スタートアップ・エコシステム——東京の現状とボトルネック

経済 東京 2026年3月20日

スタートアップ・エコシステム——東京の現状とボトルネック

2013年以降のアベノミクスとスタートアップ育成5カ年計画(2022年)を経て、東京のベンチャー投資額は拡大した。一方、シード期を抜けた後の成長資金と人材獲得に持続的なボトルネックが残る。制度と現場の距離を編集部が検証する。

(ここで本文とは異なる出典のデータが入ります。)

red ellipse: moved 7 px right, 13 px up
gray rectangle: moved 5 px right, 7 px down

日本のベンチャー投資額は、2013年の約1,300億円から2023年には1兆円超まで拡大した。しかしシリーズB・C以降の大型調達、ディープテック領域、そして海外への進出という三つの局面で、エコシステムには依然として持続的なボトルネックが存在する。政府のスタートアップ育成5カ年計画と現場の実像を重ね、制度と成果の距離を測る。

01. 投資額の拡大——2013年から2023年まで

INITIAL(ユーザベース運営のスタートアップデータベース)およびJapan Venture Research(JVR)の統計によれば、国内スタートアップへの投資額は2013年の約1,300億円から2022年・2023年には約8,000億〜1兆円超の水準まで拡大した(1)。資金調達件数も、2013年の約700件から2023年には2,500件を超える規模になっている。

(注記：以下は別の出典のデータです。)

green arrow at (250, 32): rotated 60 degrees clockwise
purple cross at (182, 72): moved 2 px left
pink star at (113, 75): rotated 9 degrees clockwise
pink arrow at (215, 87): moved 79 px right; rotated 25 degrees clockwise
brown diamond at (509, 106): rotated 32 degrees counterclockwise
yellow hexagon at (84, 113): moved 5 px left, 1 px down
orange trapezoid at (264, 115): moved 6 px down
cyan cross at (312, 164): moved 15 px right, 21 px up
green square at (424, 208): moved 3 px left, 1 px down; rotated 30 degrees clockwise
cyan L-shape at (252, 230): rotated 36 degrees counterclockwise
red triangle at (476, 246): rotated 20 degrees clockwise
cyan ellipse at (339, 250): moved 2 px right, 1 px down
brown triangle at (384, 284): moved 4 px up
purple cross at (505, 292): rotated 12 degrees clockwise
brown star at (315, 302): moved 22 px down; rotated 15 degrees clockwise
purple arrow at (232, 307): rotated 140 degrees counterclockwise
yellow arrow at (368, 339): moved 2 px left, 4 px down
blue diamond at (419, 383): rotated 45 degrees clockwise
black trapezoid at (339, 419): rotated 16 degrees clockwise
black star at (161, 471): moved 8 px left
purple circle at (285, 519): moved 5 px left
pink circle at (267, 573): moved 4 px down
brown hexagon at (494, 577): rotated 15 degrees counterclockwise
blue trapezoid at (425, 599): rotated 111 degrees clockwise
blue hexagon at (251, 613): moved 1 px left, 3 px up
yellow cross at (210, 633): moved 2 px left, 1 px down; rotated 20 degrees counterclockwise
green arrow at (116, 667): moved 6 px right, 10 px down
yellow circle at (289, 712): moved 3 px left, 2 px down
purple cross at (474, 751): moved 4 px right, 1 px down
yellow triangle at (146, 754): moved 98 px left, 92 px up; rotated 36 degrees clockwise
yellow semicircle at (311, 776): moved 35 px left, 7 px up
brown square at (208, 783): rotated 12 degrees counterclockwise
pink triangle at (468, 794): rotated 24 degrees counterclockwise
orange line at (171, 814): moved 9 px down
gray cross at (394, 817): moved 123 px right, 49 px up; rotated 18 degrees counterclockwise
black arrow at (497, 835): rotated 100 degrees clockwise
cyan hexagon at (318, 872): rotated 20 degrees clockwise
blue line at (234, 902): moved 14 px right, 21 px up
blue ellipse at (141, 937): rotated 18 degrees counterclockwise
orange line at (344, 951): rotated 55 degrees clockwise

この拡大を牽引した要因は複数ある。第一に、2014年以降の独立系ベンチャーキャピタル(VC)の設立ラッシュと、大企業コーポレートVC(CVC)の本格参入。第二に、2020年以降の海外VC(シリコンバレー、シンガポール、中国本土)の日本市場への再進入。第三に、機関投資家(年金基金・生命保険)のプライベートエクイティ配分の緩やかな拡大である(2)

02. 国際比較——依然として小さい「国内市場」

拡大は顕著だが、国際比較ではなお小規模である。2023年の世界ベンチャー投資総額は約3,000億ドル規模で、そのうち米国が約半数、中国・欧州・インド・イスラエルがそれに続く(3)。日本のシェアは数%台にとどまり、GDP比ではOECD平均を下回る水準が継続している。

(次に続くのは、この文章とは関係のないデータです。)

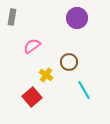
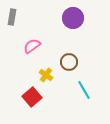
purple circle: moved 4 px left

規模の差以上に構造の差が顕著である。米国シリコンバレーでは、シード期(数千万〜数億円)、シリーズA(数億〜十数億円)、シリーズB・C(数十億〜数百億円)、プレIPO・メザニン(数百億円超)までの各ステージで、それぞれ専門の投資家層が厚く存在する。日本の場合、シード・プレシード期のエコシステムは拡大したが、シリーズB以降の大型調達を国内で完結させることは依然として困難だ。このため、成長ステージに達したスタートアップは、海外VC(特に米国・シンガポール)との連携か、あるいは早期IPOを選ぶ傾向が続く(4)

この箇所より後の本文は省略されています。